### Work instruction
Line by line, transcribe the material shown below exactly.

### Data listing
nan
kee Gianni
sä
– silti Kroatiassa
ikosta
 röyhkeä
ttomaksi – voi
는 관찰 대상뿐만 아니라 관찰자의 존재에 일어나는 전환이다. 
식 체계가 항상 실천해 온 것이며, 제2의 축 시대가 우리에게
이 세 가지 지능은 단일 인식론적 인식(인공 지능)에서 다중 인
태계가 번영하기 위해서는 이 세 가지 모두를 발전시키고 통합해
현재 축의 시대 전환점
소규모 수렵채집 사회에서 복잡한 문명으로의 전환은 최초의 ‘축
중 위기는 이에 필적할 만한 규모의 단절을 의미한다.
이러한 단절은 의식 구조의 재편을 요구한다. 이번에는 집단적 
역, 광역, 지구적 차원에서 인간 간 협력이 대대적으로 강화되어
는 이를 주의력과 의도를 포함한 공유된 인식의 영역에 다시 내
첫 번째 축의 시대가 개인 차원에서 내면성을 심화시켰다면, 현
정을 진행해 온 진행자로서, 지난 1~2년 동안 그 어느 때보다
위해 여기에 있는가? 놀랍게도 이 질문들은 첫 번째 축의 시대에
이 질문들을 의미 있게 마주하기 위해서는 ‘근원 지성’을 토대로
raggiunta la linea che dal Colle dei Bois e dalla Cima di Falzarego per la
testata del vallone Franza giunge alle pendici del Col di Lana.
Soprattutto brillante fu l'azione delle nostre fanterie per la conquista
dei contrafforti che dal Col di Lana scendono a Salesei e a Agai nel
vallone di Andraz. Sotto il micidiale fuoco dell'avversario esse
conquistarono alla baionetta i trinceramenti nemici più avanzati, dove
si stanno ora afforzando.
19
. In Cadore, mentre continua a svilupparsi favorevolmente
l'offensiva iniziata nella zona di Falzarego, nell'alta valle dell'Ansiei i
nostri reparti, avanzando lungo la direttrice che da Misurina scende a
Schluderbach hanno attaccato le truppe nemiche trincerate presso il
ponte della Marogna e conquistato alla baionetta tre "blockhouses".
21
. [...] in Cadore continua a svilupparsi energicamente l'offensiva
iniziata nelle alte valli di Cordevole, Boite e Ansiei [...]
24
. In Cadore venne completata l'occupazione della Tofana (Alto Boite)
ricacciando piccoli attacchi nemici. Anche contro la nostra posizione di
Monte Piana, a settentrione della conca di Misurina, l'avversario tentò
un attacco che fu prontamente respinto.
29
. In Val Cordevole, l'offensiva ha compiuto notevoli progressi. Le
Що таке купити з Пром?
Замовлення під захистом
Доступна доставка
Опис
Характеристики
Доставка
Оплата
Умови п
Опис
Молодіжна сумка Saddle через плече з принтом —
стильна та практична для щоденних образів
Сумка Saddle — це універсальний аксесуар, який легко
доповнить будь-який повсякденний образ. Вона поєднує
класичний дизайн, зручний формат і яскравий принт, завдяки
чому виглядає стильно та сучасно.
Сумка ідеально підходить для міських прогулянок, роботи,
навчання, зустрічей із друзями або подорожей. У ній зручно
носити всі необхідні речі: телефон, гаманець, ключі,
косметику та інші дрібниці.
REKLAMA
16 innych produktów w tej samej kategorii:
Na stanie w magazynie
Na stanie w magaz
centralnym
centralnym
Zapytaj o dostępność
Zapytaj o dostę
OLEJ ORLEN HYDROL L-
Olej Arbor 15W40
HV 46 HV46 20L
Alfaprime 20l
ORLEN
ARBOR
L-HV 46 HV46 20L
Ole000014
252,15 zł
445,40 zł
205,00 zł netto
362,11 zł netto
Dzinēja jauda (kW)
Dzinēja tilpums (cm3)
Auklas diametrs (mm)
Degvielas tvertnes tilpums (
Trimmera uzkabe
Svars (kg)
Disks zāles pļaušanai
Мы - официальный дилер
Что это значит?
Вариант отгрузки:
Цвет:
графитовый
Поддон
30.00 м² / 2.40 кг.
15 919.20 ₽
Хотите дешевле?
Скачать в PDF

### Expected answer
nan
kee Gianni
sä
– silti Kroatiassa
ikosta
 röyhkeä
ttomaksi – voi
는 관찰 대상뿐만 아니라 관찰자의 존재에 일어나는 전환이다. 
식 체계가 항상 실천해 온 것이며, 제2의 축 시대가 우리에게
이 세 가지 지능은 단일 인식론적 인식(인공 지능)에서 다중 인
태계가 번영하기 위해서는 이 세 가지 모두를 발전시키고 통합해
현재 축의 시대 전환점
소규모 수렵채집 사회에서 복잡한 문명으로의 전환은 최초의 ‘축
중 위기는 이에 필적할 만한 규모의 단절을 의미한다.
이러한 단절은 의식 구조의 재편을 요구한다. 이번에는 집단적 
역, 광역, 지구적 차원에서 인간 간 협력이 대대적으로 강화되어
는 이를 주의력과 의도를 포함한 공유된 인식의 영역에 다시 내
첫 번째 축의 시대가 개인 차원에서 내면성을 심화시켰다면, 현
정을 진행해 온 진행자로서, 지난 1~2년 동안 그 어느 때보다
위해 여기에 있는가? 놀랍게도 이 질문들은 첫 번째 축의 시대에
이 질문들을 의미 있게 마주하기 위해서는 ‘근원 지성’을 토대로
raggiunta la linea che dal Colle dei Bois e dalla Cima di Falzarego per la
testata del vallone Franza giunge alle pendici del Col di Lana.
Soprattutto brillante fu l'azione delle nostre fanterie per la conquista
dei contrafforti che dal Col di Lana scendono a Salesei e a Agai nel
vallone di Andraz. Sotto il micidiale fuoco dell'avversario esse
conquistarono alla baionetta i trinceramenti nemici più avanzati, dove
si stanno ora afforzando.
19
. In Cadore, mentre continua a svilupparsi favorevolmente
l'offensiva iniziata nella zona di Falzarego, nell'alta valle dell'Ansiei i
nostri reparti, avanzando lungo la direttrice che da Misurina scende a
Schluderbach hanno attaccato le truppe nemiche trincerate presso il
ponte della Marogna e conquistato alla baionetta tre "blockhouses".
21
. [...] in Cadore continua a svilupparsi energicamente l'offensiva
iniziata nelle alte valli di Cordevole, Boite e Ansiei [...]
24
. In Cadore venne completata l'occupazione della Tofana (Alto Boite)
ricacciando piccoli attacchi nemici. Anche contro la nostra posizione di
Monte Piana, a settentrione della conca di Misurina, l'avversario tentò
un attacco che fu prontamente respinto.
29
. In Val Cordevole, l'offensiva ha compiuto notevoli progressi. Le
Що таке купити з Пром?
Замовлення під захистом
Доступна доставка
Опис
Характеристики
Доставка
Оплата
Умови п
Опис
Молодіжна сумка Saddle через плече з принтом —
стильна та практична для щоденних образів
Сумка Saddle — це універсальний аксесуар, який легко
доповнить будь-який повсякденний образ. Вона поєднує
класичний дизайн, зручний формат і яскравий принт, завдяки
чому виглядає стильно та сучасно.
Сумка ідеально підходить для міських прогулянок, роботи,
навчання, зустрічей із друзями або подорожей. У ній зручно
носити всі необхідні речі: телефон, гаманець, ключі,
косметику та інші дрібниці.
REKLAMA
16 innych produktów w tej samej kategorii:
Na stanie w magazynie
Na stanie w magaz
centralnym
centralnym
Zapytaj o dostępność
Zapytaj o dostę
OLEJ ORLEN HYDROL L-
Olej Arbor 15W40
HV 46 HV46 20L
Alfaprime 20l
ORLEN
ARBOR
L-HV 46 HV46 20L
Ole000014
252,15 zł
445,40 zł
205,00 zł netto
362,11 zł netto
Dzinēja jauda (kW)
Dzinēja tilpums (cm3)
Auklas diametrs (mm)
Degvielas tvertnes tilpums (
Trimmera uzkabe
Svars (kg)
Disks zāles pļaušanai
Мы - официальный дилер
Что это значит?
Вариант отгрузки:
Цвет:
графитовый
Поддон
30.00 м² / 2.40 кг.
15 919.20 ₽
Хотите дешевле?
Скачать в PDF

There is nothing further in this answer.